▶ [TASK STATEMENT]:
Scan the listing below and copy each line holding the word "está".

*** Opening EXERCISE MATERIAL ***

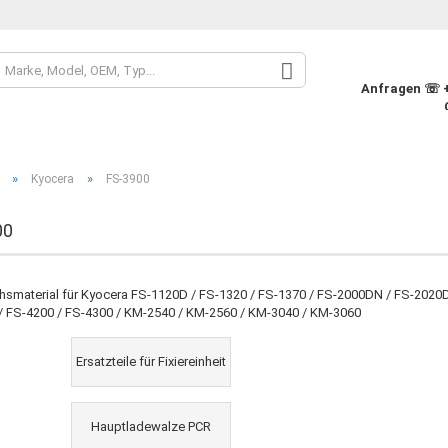
Sprache auswähle
Anfragen ☏ +4
Währung auswähle
»
»
Kyocera
FS-3900
Lieferland
00
Konto
hsmaterial für Kyocera FS-1120D / FS-1320 / FS-1370 / FS-2000DN / FS-2020D
/ FS-4200 / FS-4300 / KM-2540 / KM-2560 / KM-3040 / KM-3060
Pass
Ersatzteile für Fixiereinheit
Hauptladewalze PCR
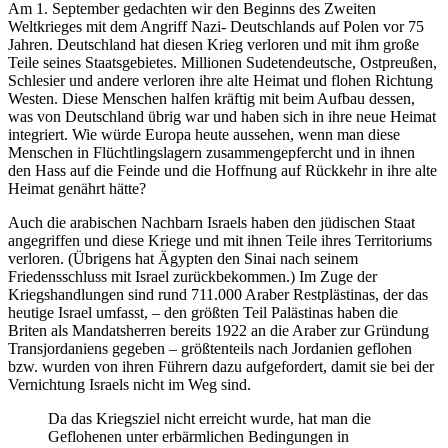
Am 1. September gedachten wir den Beginns des Zweiten
Weltkrieges mit dem Angriff Nazi- Deutschlands auf Polen vor 75
Jahren. Deutschland hat diesen Krieg verloren und mit ihm große
Teile seines Staatsgebietes. Millionen Sudetendeutsche, Ostpreußen,
Schlesier und andere verloren ihre alte Heimat und flohen Richtung
Westen. Diese Menschen halfen kräftig mit beim Aufbau dessen,
was von Deutschland übrig war und haben sich in ihre neue Heimat
integriert. Wie würde Europa heute aussehen, wenn man diese
Menschen in Flüchtlingslagern zusammengepfercht und in ihnen
den Hass auf die Feinde und die Hoffnung auf Rückkehr in ihre alte
Heimat genährt hätte?
Auch die arabischen Nachbarn Israels haben den jüdischen Staat
angegriffen und diese Kriege und mit ihnen Teile ihres Territoriums
verloren. (Übrigens hat Ägypten den Sinai nach seinem
Friedensschluss mit Israel zurückbekommen.) Im Zuge der
Kriegshandlungen sind rund 711.000 Araber Restplästinas, der das
heutige Israel umfasst, – den größten Teil Palästinas haben die
Briten als Mandatsherren bereits 1922 an die Araber zur Gründung
Transjordaniens gegeben – größtenteils nach Jordanien geflohen
bzw. wurden von ihren Führern dazu aufgefordert, damit sie bei der
Vernichtung Israels nicht im Weg sind.
Da das Kriegsziel nicht erreicht wurde, hat man die
Geflohenen unter erbärmlichen Bedingungen in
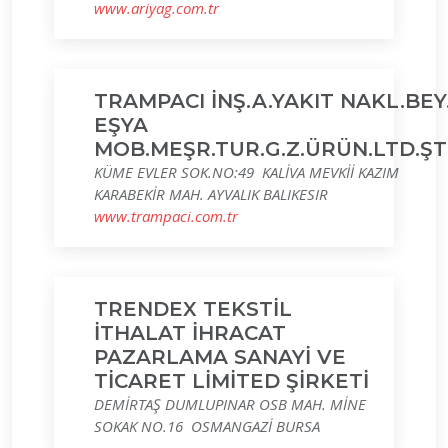
www.ariyag.com.tr
TRAMPACI İNŞ.A.YAKIT NAKL.BEY
EŞYA
MOB.MEŞR.TUR.G.Z.ÜRÜN.LTD.ŞTİ
KÜME EVLER SOK.NO:49 KALİVA MEVKİİ KAZIM
KARABEKİR MAH. AYVALIK BALIKESIR
www.trampaci.com.tr
TRENDEX TEKSTİL
İTHALAT İHRACAT
PAZARLAMA SANAYİ VE
TİCARET LİMİTED ŞİRKETİ
DEMİRTAŞ DUMLUPINAR OSB MAH. MİNE
SOKAK NO.16 OSMANGAZİ BURSA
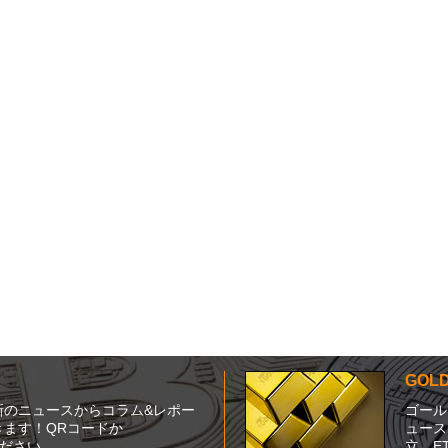
GO
新のニュースからコラム&レポー
ゴール
ます！QRコードか
ュース
てください。
立、E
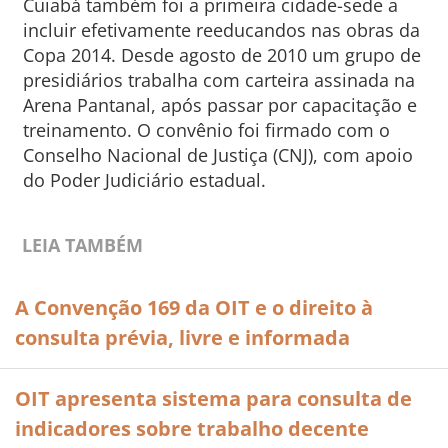
Cuiabá também foi a primeira cidade-sede a
incluir efetivamente reeducandos nas obras da
Copa 2014. Desde agosto de 2010 um grupo de
presidiários trabalha com carteira assinada na
Arena Pantanal, após passar por capacitação e
treinamento. O convênio foi firmado com o
Conselho Nacional de Justiça (CNJ), com apoio
do Poder Judiciário estadual.
LEIA TAMBÉM
A Convenção 169 da OIT e o direito à
consulta prévia, livre e informada
OIT apresenta sistema para consulta de
indicadores sobre trabalho decente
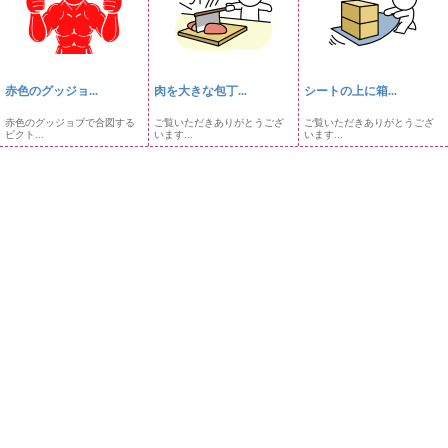
赤色のグッジョ...
肉を大きな包丁...
シートの上に箱...
赤色のグッジョブで合図する
ご覧いただきありがとうござ
ご覧いただきありがとうござ
ピクト...
います...
います...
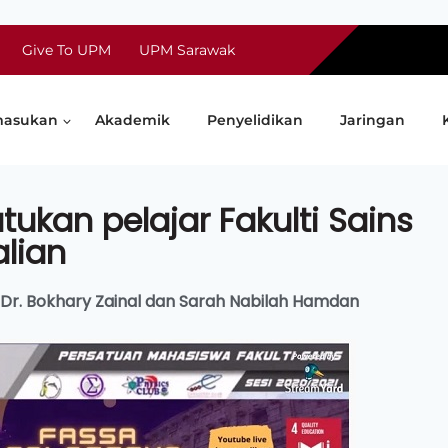
Give To UPM
UPM Sarawak
asukan
Akademik
Penyelidikan
Jaringan
ukan pelajar Fakulti Sains
alian
 Dr. Bokhary Zainal dan Sarah Nabilah Hamdan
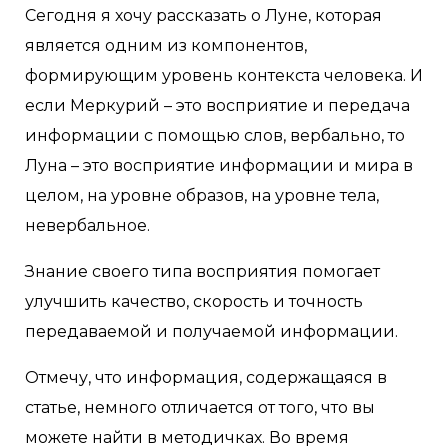
Сегодня я хочу рассказать о Луне, которая
является одним из компонентов,
формирующим уровень контекста человека. И
если Меркурий – это восприятие и передача
информации с помощью слов, вербально, то
Луна – это восприятие информации и мира в
целом, на уровне образов, на уровне тела,
невербальное.
Знание своего типа восприятия помогает
улучшить качество, скорость и точность
передаваемой и получаемой информации.
Отмечу, что информация, содержащаяся в
статье, немного отличается от того, что вы
можете найти в методичках. Во время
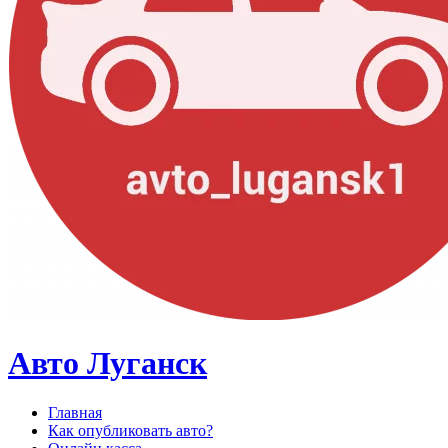
Авто Луганск
Главная
Как опубликовать авто?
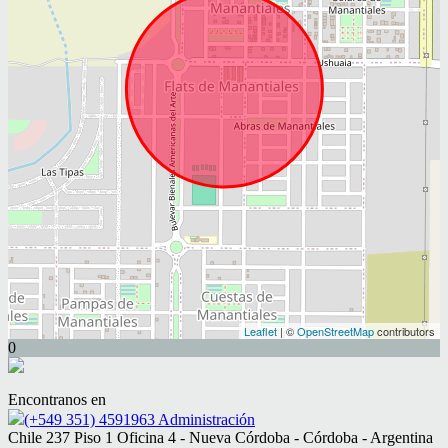
Leaflet
| ©
OpenStreetMap
contributors
0
Encontranos en
(+549 351) 4591963 Administración
Chile 237 Piso 1 Oficina 4 - Nueva Córdoba - Córdoba - Argentina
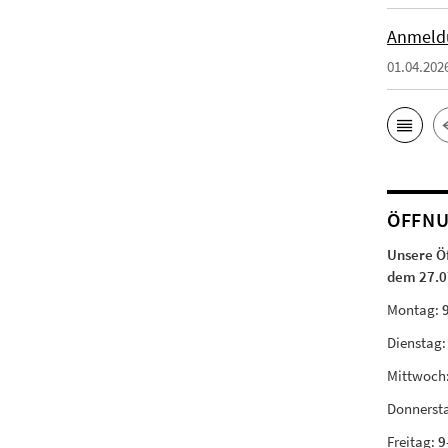
Anmeld
01.04.202
ÖFFNU
Unsere Ö
dem 27.0
Montag:
Dienstag
Mittwoch
Donnerst
Freitag:
9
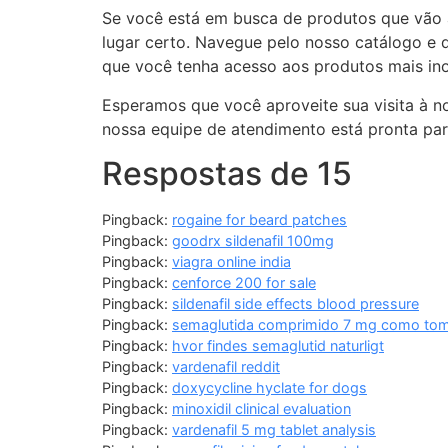
Se você está em busca de produtos que vão a
lugar certo. Navegue pelo nosso catálogo e 
que você tenha acesso aos produtos mais in
Esperamos que você aproveite sua visita à no
nossa equipe de atendimento está pronta par
Respostas de 15
Pingback:
rogaine for beard patches
Pingback:
goodrx sildenafil 100mg
Pingback:
viagra online india
Pingback:
cenforce 200 for sale
Pingback:
sildenafil side effects blood pressure
Pingback:
semaglutida comprimido 7 mg como to
Pingback:
hvor findes semaglutid naturligt
Pingback:
vardenafil reddit
Pingback:
doxycycline hyclate for dogs
Pingback:
minoxidil clinical evaluation
Pingback:
vardenafil 5 mg tablet analysis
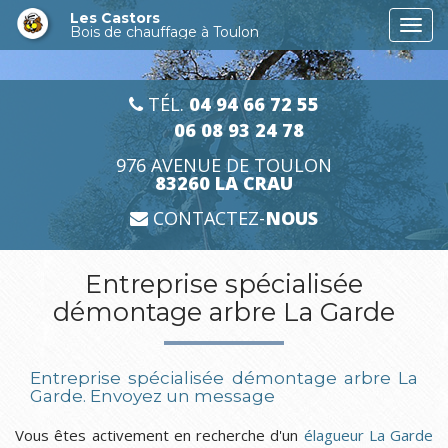
Aller
Les Castors
Togg
au
Bois de chauffage à Toulon
navi
contenu
principal
TÉL.
04 94 66 72 55
06 08 93 24 78
976 AVENUE DE TOULON
83260 LA CRAU
CONTACTEZ-
NOUS
Entreprise spécialisée
démontage arbre La Garde
Entreprise spécialisée démontage arbre La
Garde.
Envoyez un message
Vous êtes activement en recherche d'un
élagueur La Garde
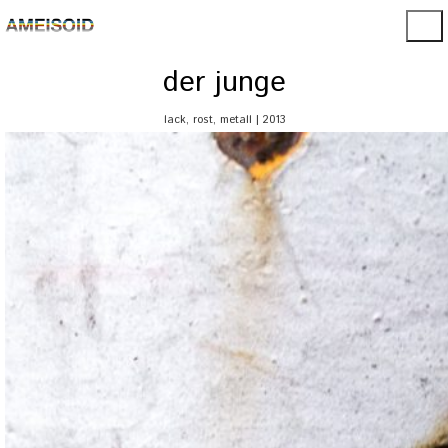
der junge
lack, rost, metall | 2013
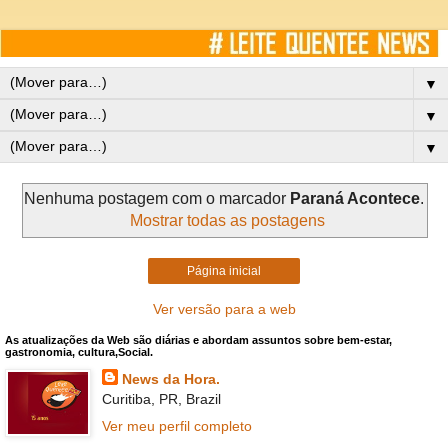
▼
▼
▼
Nenhuma postagem com o marcador
Paraná Acontece
.
Mostrar todas as postagens
Página inicial
Ver versão para a web
As atualizações da Web são diárias e abordam assuntos sobre bem-estar,
gastronomia, cultura,Social.
News da Hora.
Curitiba, PR, Brazil
Ver meu perfil completo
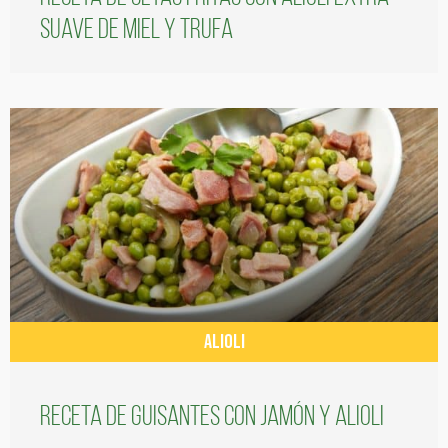
suave de miel y trufa
ALIOLI
Receta de guisantes con jamón y alioli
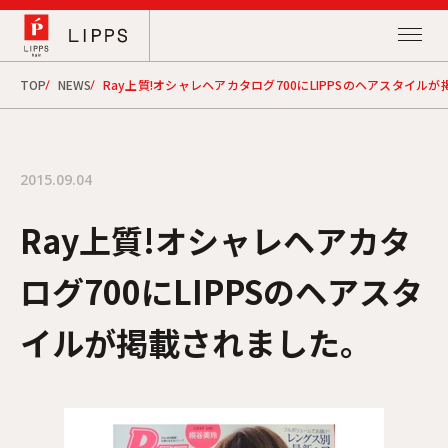
TOP
NEWS
Ray上質!オシャレヘアカタログ700にLIPPSのヘアスタイル
2015.09.04
Ray上質!オシャレヘアカタ
ログ700にLIPPSのヘアスタ
イルが掲載されました。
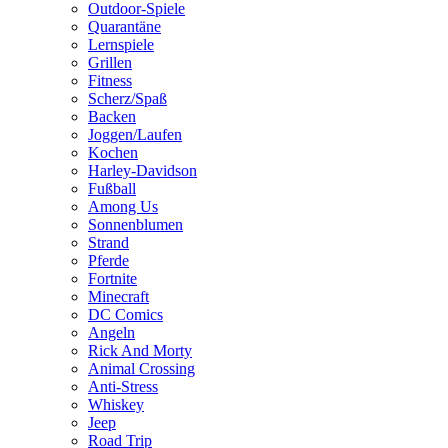
Outdoor-Spiele
Quarantäne
Lernspiele
Grillen
Fitness
Scherz/Spaß
Backen
Joggen/Laufen
Kochen
Harley-Davidson
Fußball
Among Us
Sonnenblumen
Strand
Pferde
Fortnite
Minecraft
DC Comics
Angeln
Rick And Morty
Animal Crossing
Anti-Stress
Whiskey
Jeep
Road Trip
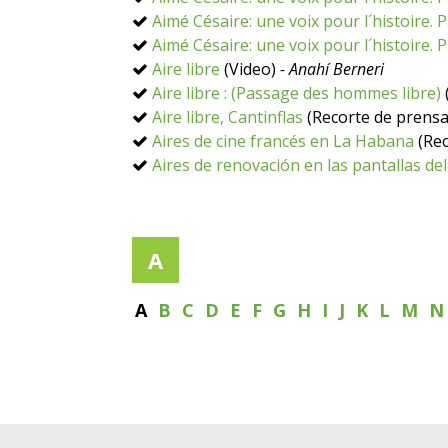
Aimé Césaire: une voix pour l´histoire. 
Aimé Césaire: une voix pour l´histoire. 
Aire libre
(Video)
- Anahí Berneri
Aire libre : (Passage des hommes libre)
Aire libre, Cantinflas
(Recorte de prens
Aires de cine francés en La Habana
(Rec
Aires de renovación en las pantallas de
A
A
B
C
D
E
F
G
H
I
J
K
L
M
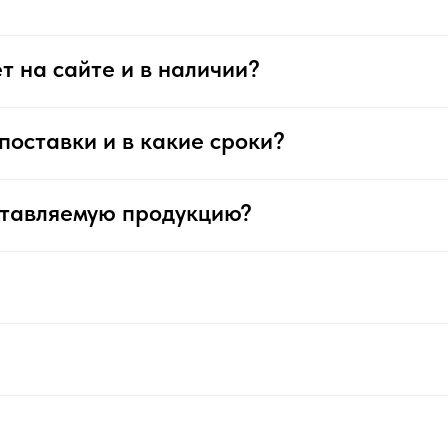
т на сайте и в наличии?
поставки и в какие сроки?
ставляемую продукцию?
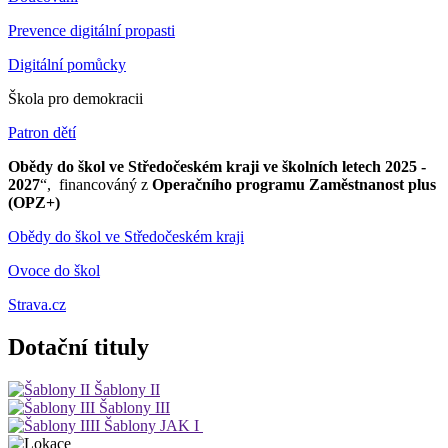
Prevence digitální propasti
Digitální pomůcky
Škola pro demokracii
Patron dětí
Obědy do škol ve Středočeském kraji ve školních letech 2025 -
2027
“, financováný z
Operačního programu Zaměstnanost plus
(OPZ+)
Obědy do škol ve Středočeském kraji
Ovoce do škol
Strava.cz
Dotační tituly
Šablony II
Šablony III
Šablony JAK I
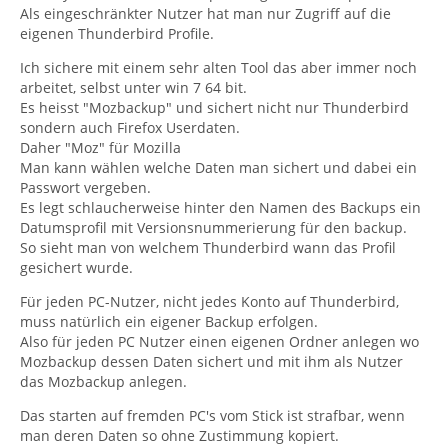
Als eingeschränkter Nutzer hat man nur Zugriff auf die
vor kurzem hatte ich ein Problem beim Booten meines
eigenen Thunderbird Profile.
PCs, ich hatte schon Sorge, die Festplatte ist hinüber.
War zum Glück nicht so schlimm, aber seitdem überlege
Ich sichere mit einem sehr alten Tool das aber immer noch
ich, wie ich meine Mails auf einem USB-Stick sichern
arbeitet, selbst unter win 7 64 bit.
kann. Ich dachte zuerst daran, die entsprechenden
Es heisst "Mozbackup" und sichert nicht nur Thunderbird
Ordner per rechter Maustaste einfach zu kopieren, aber
sondern auch Firefox Userdaten.
das geht nicht. Jetzt habe ich im Explorer endlich den
Ich suche eine möglichst einfache Vorgehensweise, bin
Daher "Moz" für Mozilla
Ort gefunden, wo die Mails anscheindend von TB
leider kein Profi.
Man kann wählen welche Daten man sichert und dabei ein
gespeichert werden:
Passwort vergeben.
Thunderbird/Profiles/43itlf0d.default/Mail
Es legt schlaucherweise hinter den Namen des Backups ein
Hoffe, Ihr könnt mir helfen!
Kann ich diesen "Mail"-Ordner nun einfach kopieren
Datumsprofil mit Versionsnummerierung für den backup.
LG
und sind dann meine Nachrichten auf dem Stick? Ich
So sieht man von welchem Thunderbird wann das Profil
ratloser
habe keine Indizien gefunden, dass dort wirklich
gesichert wurde.
Nachrichten gespeichert sind, wie z. B. Betreffinhalte,
Absender, o. ä.
Für jeden PC-Nutzer, nicht jedes Konto auf Thunderbird,
In welchem Format werden die Nachrichten eigentlich
muss natürlich ein eigener Backup erfolgen.
gespeichert? Wie kann man sie wieder lesen, wenn man
Also für jeden PC Nutzer einen eigenen Ordner anlegen wo
sie an einem anderen Ort (USB-Stick) gesichert hat?
Mozbackup dessen Daten sichert und mit ihm als Nutzer
das Mozbackup anlegen.
Das starten auf fremden PC's vom Stick ist strafbar, wenn
man deren Daten so ohne Zustimmung kopiert.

*** Closing EXERCISE MATERIAL ***

▶ [EXERCISE ANSWER]:
Se você está em busca de produtos que vão a
nossa equipe de atendimento está pronta par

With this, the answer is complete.